佐藤:ここ数年、こうして盛り上がるクレーンゲームについて、金山さんは“オンライン化”の企画を思い立ちます。経緯を教えてください。
金山:企画を動かし始めたのは、くしくも業界のマーケットが反転した3年前。クレーンゲームは、アミューズメント施設や温泉旅行で宿泊した旅館やホテルで、誰もが一度は遊んだことがあるという意味では国民的な娯楽です。しかし、アクティブユーザー、つまりリアル店舗にたびたび足を運び、クレーンゲームをプレイする方は日本人全体の8%に過ぎないという調査資料もあるようです。残り92%の中には、仕事で忙しかったり、様々な事情で外出が出来ない人もいます。あるいは、タイトーが展開するアミューズメント施設「タイトーステーション」は全国に約150店舗ありますが、物理的な距離の問題で、店舗に足を運べない方々もいます。このようにタイトーステーションのクレーンゲームで遊びたくても遊べないユーザーはたくさんいます。そうした拾いきれていないユーザーのニーズをかなえる手段として、オンラインクレーンゲームは貢献できるのではないかと考えたのが発端です。
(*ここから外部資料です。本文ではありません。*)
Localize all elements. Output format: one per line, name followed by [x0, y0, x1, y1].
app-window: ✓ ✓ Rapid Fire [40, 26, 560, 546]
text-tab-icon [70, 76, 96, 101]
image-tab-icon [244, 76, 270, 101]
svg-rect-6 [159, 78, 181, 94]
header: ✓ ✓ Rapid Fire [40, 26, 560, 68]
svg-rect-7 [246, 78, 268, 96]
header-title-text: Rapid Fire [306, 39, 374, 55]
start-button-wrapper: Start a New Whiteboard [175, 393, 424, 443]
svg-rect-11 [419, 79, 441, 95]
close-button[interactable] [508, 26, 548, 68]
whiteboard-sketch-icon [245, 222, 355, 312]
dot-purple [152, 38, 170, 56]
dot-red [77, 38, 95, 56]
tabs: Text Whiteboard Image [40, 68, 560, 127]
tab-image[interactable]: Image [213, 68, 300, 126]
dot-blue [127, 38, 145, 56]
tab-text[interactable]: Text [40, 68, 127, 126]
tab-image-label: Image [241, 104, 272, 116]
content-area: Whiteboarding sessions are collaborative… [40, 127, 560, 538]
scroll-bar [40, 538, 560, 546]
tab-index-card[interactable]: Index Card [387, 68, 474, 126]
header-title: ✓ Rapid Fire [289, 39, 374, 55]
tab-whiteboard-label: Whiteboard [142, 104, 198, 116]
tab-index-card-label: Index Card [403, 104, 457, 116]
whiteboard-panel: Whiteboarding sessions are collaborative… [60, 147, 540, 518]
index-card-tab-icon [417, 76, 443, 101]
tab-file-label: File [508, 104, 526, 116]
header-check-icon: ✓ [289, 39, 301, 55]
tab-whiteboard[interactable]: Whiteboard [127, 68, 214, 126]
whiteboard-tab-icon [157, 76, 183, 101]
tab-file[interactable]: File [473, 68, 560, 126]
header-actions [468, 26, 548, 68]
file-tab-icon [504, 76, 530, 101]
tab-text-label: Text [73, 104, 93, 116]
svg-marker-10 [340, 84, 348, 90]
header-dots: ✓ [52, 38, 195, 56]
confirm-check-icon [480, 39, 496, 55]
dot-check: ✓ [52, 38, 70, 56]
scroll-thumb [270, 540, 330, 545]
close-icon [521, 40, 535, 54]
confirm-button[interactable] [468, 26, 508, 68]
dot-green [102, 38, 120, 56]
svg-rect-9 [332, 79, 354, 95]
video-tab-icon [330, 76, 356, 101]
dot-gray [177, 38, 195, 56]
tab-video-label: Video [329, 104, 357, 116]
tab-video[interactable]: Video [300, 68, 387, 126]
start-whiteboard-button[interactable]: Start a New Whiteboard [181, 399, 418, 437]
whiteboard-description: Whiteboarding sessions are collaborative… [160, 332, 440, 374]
佐藤:近年、スマートフォンのスペックが飛躍的に向上し、画面のサイズも大型化。家庭内のWi-Fi環境も整備されてきたことなど、オンラインクレーンゲームを可能にする要素が整っていたことも、プロジェクトを後押ししました。
金山:ただし、課題がなかったわけではありません。一つは、オンライン化によってアミューズメント施設のクレーンゲームと消費が競合関係となり、リアル店舗の売り上げが落ちるのではないかという懸念。先ほど言ったとおり、オンラインクレーンのメインターゲットはタイトーステーションに「行きたくとも行けない」人々です。いわば手付かずの“空白地帯”を狙っているため、リアル店舗の売上に影響しないというのが私の考えでした。この持論をベースに社内を粘り強く説得した結果、何とかゴーサインを得ることができたわけです。
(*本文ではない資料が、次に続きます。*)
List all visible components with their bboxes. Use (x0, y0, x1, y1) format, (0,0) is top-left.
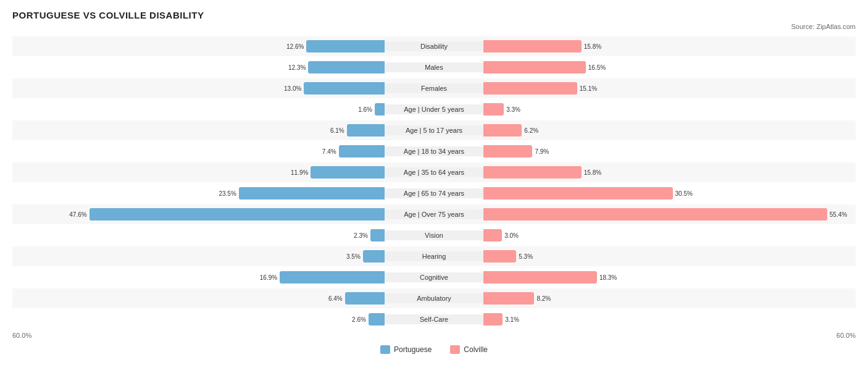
bar-blue (311, 166, 385, 178)
bar-pink (483, 229, 502, 242)
bar-pink (483, 103, 504, 116)
bar-label-right: 55.4% (827, 211, 847, 218)
center-label: Age | Over 75 years (385, 209, 483, 219)
bar-row: 2.6% Self-Care 3.1% (12, 309, 856, 329)
right-area: 55.4% (483, 204, 856, 224)
bar-row: 12.6% Disability 15.8% (12, 36, 856, 56)
right-area: 8.2% (483, 288, 856, 308)
center-label: Age | 18 to 34 years (385, 146, 483, 156)
bar-label-right: 3.3% (504, 106, 520, 113)
bar-label-left: 13.0% (284, 85, 304, 92)
right-area: 15.8% (483, 36, 856, 56)
bar-container: 47.6% Age | Over 75 years 55.4% (12, 204, 856, 224)
bar-pink (483, 208, 827, 220)
axis-right-label: 60.0% (837, 332, 856, 339)
bar-label-right: 8.2% (534, 295, 551, 302)
left-area: 2.3% (12, 225, 385, 245)
bar-pink (483, 61, 586, 74)
bar-pink (483, 124, 522, 136)
right-area: 6.2% (483, 120, 856, 140)
chart-area: 12.6% Disability 15.8% 12.3% Males (12, 36, 856, 329)
right-area: 3.1% (483, 309, 856, 329)
bar-row: 12.3% Males 16.5% (12, 57, 856, 77)
right-area: 30.5% (483, 183, 856, 203)
bar-row: 16.9% Cognitive 18.3% (12, 267, 856, 287)
left-area: 47.6% (12, 204, 385, 224)
bar-blue (308, 61, 385, 74)
bar-label-left: 2.3% (354, 232, 370, 239)
center-label: Age | 5 to 17 years (385, 125, 483, 135)
bar-pink (483, 313, 503, 326)
right-area: 16.5% (483, 57, 856, 77)
right-area: 18.3% (483, 267, 856, 287)
left-area: 23.5% (12, 183, 385, 203)
bar-row: 6.4% Ambulatory 8.2% (12, 288, 856, 308)
bar-pink (483, 82, 577, 94)
bar-label-right: 16.5% (586, 64, 606, 71)
right-area: 5.3% (483, 246, 856, 266)
bar-label-left: 16.9% (260, 274, 280, 281)
bar-pink (483, 187, 673, 200)
right-area: 15.8% (483, 162, 856, 182)
left-area: 6.4% (12, 288, 385, 308)
left-area: 16.9% (12, 267, 385, 287)
left-area: 3.5% (12, 246, 385, 266)
bar-label-left: 2.6% (352, 316, 369, 323)
left-area: 6.1% (12, 120, 385, 140)
legend-portuguese-color (380, 345, 390, 354)
center-label: Hearing (385, 251, 483, 261)
bar-container: 6.4% Ambulatory 8.2% (12, 288, 856, 308)
bar-container: 2.3% Vision 3.0% (12, 225, 856, 245)
bar-pink (483, 166, 582, 178)
center-label: Cognitive (385, 272, 483, 282)
bar-label-left: 7.4% (322, 148, 339, 155)
bar-label-right: 5.3% (516, 253, 533, 260)
bar-pink (483, 145, 532, 158)
bar-label-left: 12.6% (286, 43, 306, 50)
bar-label-left: 23.5% (219, 190, 238, 197)
bar-label-left: 6.1% (330, 127, 347, 134)
center-label: Females (385, 83, 483, 93)
left-area: 12.6% (12, 36, 385, 56)
bar-blue (280, 271, 385, 284)
bar-blue (369, 313, 385, 326)
bar-container: 12.6% Disability 15.8% (12, 36, 856, 56)
legend-colville-label: Colville (464, 345, 488, 354)
bar-label-left: 12.3% (288, 64, 308, 71)
bar-blue (363, 250, 385, 262)
center-label: Ambulatory (385, 293, 483, 303)
bar-row: 47.6% Age | Over 75 years 55.4% (12, 204, 856, 224)
bar-label-right: 30.5% (673, 190, 693, 197)
bar-label-left: 6.4% (328, 295, 345, 302)
bar-container: 12.3% Males 16.5% (12, 57, 856, 77)
legend: Portuguese Colville (12, 345, 856, 354)
bar-label-right: 15.8% (582, 43, 601, 50)
bar-row: 3.5% Hearing 5.3% (12, 246, 856, 266)
center-label: Males (385, 62, 483, 72)
bar-label-right: 15.1% (577, 85, 597, 92)
legend-colville: Colville (450, 345, 488, 354)
bar-container: 23.5% Age | 65 to 74 years 30.5% (12, 183, 856, 203)
chart-title: PORTUGUESE VS COLVILLE DISABILITY (12, 10, 856, 20)
bar-label-right: 3.1% (503, 316, 519, 323)
bar-pink (483, 40, 582, 52)
bar-pink (483, 271, 597, 284)
bar-blue (347, 124, 385, 136)
left-area: 12.3% (12, 57, 385, 77)
center-label: Disability (385, 41, 483, 51)
center-label: Self-Care (385, 314, 483, 324)
bar-pink (483, 250, 516, 262)
bar-blue (304, 82, 385, 94)
bar-label-left: 3.5% (346, 253, 363, 260)
bar-label-right: 15.8% (582, 169, 601, 176)
right-area: 3.3% (483, 99, 856, 119)
bar-blue (345, 292, 385, 304)
bar-label-right: 3.0% (502, 232, 519, 239)
center-label: Age | Under 5 years (385, 104, 483, 114)
bar-container: 2.6% Self-Care 3.1% (12, 309, 856, 329)
bar-label-left: 11.9% (291, 169, 311, 176)
bar-row: 23.5% Age | 65 to 74 years 30.5% (12, 183, 856, 203)
bar-container: 16.9% Cognitive 18.3% (12, 267, 856, 287)
source-label: Source: ZipAtlas.com (12, 23, 856, 30)
bar-label-right: 18.3% (597, 274, 617, 281)
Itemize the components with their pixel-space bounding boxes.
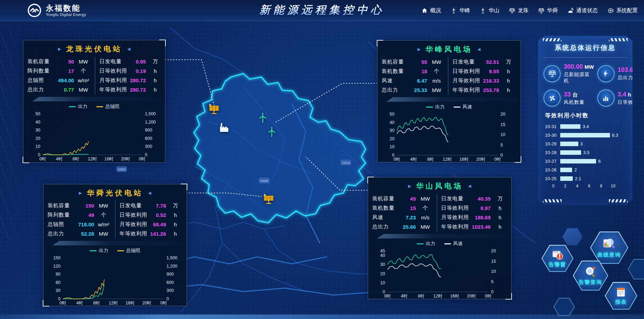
station-title-row: ▶华山风电场◀ xyxy=(368,177,511,193)
map-marker-factory-icon-1[interactable] xyxy=(218,121,230,134)
legend-label: 出力 xyxy=(435,104,445,110)
nav-item-通道状态[interactable]: 通道状态 xyxy=(567,7,598,14)
bar-row: 10-293 xyxy=(545,140,627,148)
channel-status-icon xyxy=(567,7,574,14)
station-chart: 15012090603001,5001,20090060030000时4时8时1… xyxy=(43,254,187,307)
svg-text:600: 600 xyxy=(145,136,152,141)
stat-unit: h xyxy=(500,87,516,93)
bar-value-label: 2.1 xyxy=(575,176,581,181)
stat-unit: 个 xyxy=(429,68,445,75)
nav-item-概况[interactable]: 概况 xyxy=(421,7,441,14)
bar-fill xyxy=(560,150,581,155)
nav-item-华山[interactable]: 华山 xyxy=(480,7,499,14)
stats-column-right: 日发电量52.51万日等效利用9.55h月等效利用216.33h年等效利用253… xyxy=(448,57,516,95)
stat-row: 装机容量45MW xyxy=(372,194,433,203)
svg-text:20: 20 xyxy=(500,112,505,117)
bar-axis-tick: 2 xyxy=(564,184,566,188)
slant-divider-decor xyxy=(47,241,183,245)
nav-item-系统配置[interactable]: 系统配置 xyxy=(607,7,638,14)
svg-text:1,200: 1,200 xyxy=(166,264,177,269)
legend-line-swatch xyxy=(69,106,76,107)
stat-unit: h xyxy=(500,78,516,84)
map-marker-wind-turbine-map-icon-3[interactable] xyxy=(266,126,278,138)
svg-text:600: 600 xyxy=(166,280,174,285)
bar-fill xyxy=(560,176,573,181)
stat-value: 0.95 xyxy=(130,59,147,65)
stat-unit: h xyxy=(168,212,184,218)
stat-unit: 万 xyxy=(500,59,516,65)
stat-unit: 个 xyxy=(417,205,433,211)
station-stats: 装机容量50MW阵列数量17个总辐照494.00w/m²总出力0.77MW日发电… xyxy=(23,56,165,94)
stat-row: 日发电量40.35万 xyxy=(441,194,508,203)
stat-label: 总辐照 xyxy=(27,77,58,84)
stats-column-right: 日发电量40.35万日等效利用8.97h月等效利用188.69h年等效利用102… xyxy=(437,194,508,232)
svg-text:0时: 0时 xyxy=(139,157,145,161)
bar-row: 10-308.3 xyxy=(545,131,627,140)
tile-value: 3.4 xyxy=(618,91,626,98)
svg-text:12时: 12时 xyxy=(433,294,442,299)
corner-bracket xyxy=(181,184,187,190)
map-marker-solar-station-icon-0[interactable] xyxy=(208,103,220,116)
stat-value: 216.33 xyxy=(483,78,500,84)
stat-unit: MW xyxy=(417,196,433,202)
map-marker-solar-station-icon-4[interactable] xyxy=(262,193,275,206)
legend-item: 出力 xyxy=(90,247,108,254)
stats-column-left: 装机容量150MW阵列数量49个总辐照718.00w/m²总出力52.28MW xyxy=(48,201,115,238)
divider xyxy=(543,57,628,58)
svg-text:4时: 4时 xyxy=(410,157,417,162)
stat-unit: h xyxy=(147,87,163,93)
nav-item-龙珠[interactable]: 龙珠 xyxy=(509,7,529,14)
stat-value: 280.72 xyxy=(130,87,147,93)
stat-label: 阵列数量 xyxy=(27,68,58,74)
wind-turbine-icon xyxy=(480,7,486,14)
logo-mark-icon xyxy=(27,3,42,18)
svg-text:10: 10 xyxy=(380,280,385,285)
stat-label: 月等效利用 xyxy=(441,214,472,221)
stat-unit: h xyxy=(168,231,184,237)
svg-text:50: 50 xyxy=(390,112,394,117)
map-marker-wind-turbine-map-icon-2[interactable] xyxy=(256,112,269,124)
stat-unit: 万 xyxy=(492,195,508,202)
bar-chart-title: 等效利用小时数 xyxy=(545,112,633,119)
stripe-decor xyxy=(543,199,562,202)
arrow-right-icon: ▶ xyxy=(58,47,61,51)
stat-value: 18 xyxy=(412,68,429,74)
hexagon-decor-inner xyxy=(554,298,574,316)
nav-item-label: 龙珠 xyxy=(518,7,529,14)
stat-row: 日发电量7.78万 xyxy=(120,201,184,210)
solar-panel-icon xyxy=(509,7,515,14)
bar-fill xyxy=(560,142,578,146)
nav-item-华峰[interactable]: 华峰 xyxy=(450,7,470,14)
stat-row: 装机容量150MW xyxy=(48,201,112,210)
nav-item-华舜[interactable]: 华舜 xyxy=(538,7,558,14)
stat-unit: h xyxy=(147,68,163,74)
legend-item: 风速 xyxy=(444,241,463,247)
stat-row: 装机容量50MW xyxy=(27,57,91,66)
svg-text:0时: 0时 xyxy=(393,157,400,162)
nav-item-label: 华峰 xyxy=(459,7,470,14)
stat-row: 风速6.47m/s xyxy=(382,76,445,85)
stat-value: 0.52 xyxy=(150,212,168,218)
stat-label: 阵列数量 xyxy=(48,212,78,218)
svg-text:15: 15 xyxy=(500,122,505,127)
chart-legend: 出力总辐照 xyxy=(23,103,165,110)
stat-value: 40.35 xyxy=(472,196,492,202)
svg-text:150: 150 xyxy=(53,255,60,260)
stat-unit: 个 xyxy=(96,212,112,218)
stat-unit: m/s xyxy=(429,78,445,84)
stat-row: 年等效利用141.26h xyxy=(120,229,184,238)
svg-text:10: 10 xyxy=(390,144,394,149)
stat-unit: w/m² xyxy=(75,77,91,83)
tile-label: 总新能源装机 xyxy=(564,72,594,84)
stats-column-left: 装机容量55MW装机数量18个风速6.47m/s总出力25.33MW xyxy=(382,57,448,95)
svg-text:0时: 0时 xyxy=(494,157,501,162)
stat-row: 年等效利用280.72h xyxy=(99,85,163,94)
bar-axis-tick: 6 xyxy=(588,184,590,188)
svg-text:900: 900 xyxy=(166,272,174,277)
hex-button-label: 报表 xyxy=(615,299,627,305)
stat-label: 总辐照 xyxy=(48,221,78,228)
stat-value: 0.77 xyxy=(58,87,75,93)
legend-item: 出力 xyxy=(426,104,445,110)
stat-row: 月等效利用68.49h xyxy=(120,220,184,229)
panel-huafeng-station: ▶华峰风电场◀装机容量55MW装机数量18个风速6.47m/s总出力25.33M… xyxy=(377,40,521,162)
佐藤:システム面でも課題は山積み。特に苦労したのが、パソコンやスマホによる手元の操作と、画面上に見える実際のクレーンの動きにタイムラグが発生しないように調整すること。少しでも時間差が生じると、ユーザーの不満につながり、ゲームの楽しみが削がれてしまうからです。開発の現場ではタイトーから借りた実機を持ち込み、実際にスマホなどで遠隔操作を何度も繰り返しテスト。ネットワークやUI、サーバーの適正化を図るとともに、稼働する様子を映すためのカメラの位置、照明などにもとことんこだわり、いかにユーザーがストレスなくリアルなクレーンゲーム体験ができるかを追求していきました。
ただ、オンラインクレーンゲームはこうしたデジタルの仕組みに加え、物流で実際にプライズを届けるなど、極めてアナログな部分も重要です。そのすべてのプロセスを滞りなく動かし、サービスを成立させるまでの苦労は並大抵ではなかったと思います。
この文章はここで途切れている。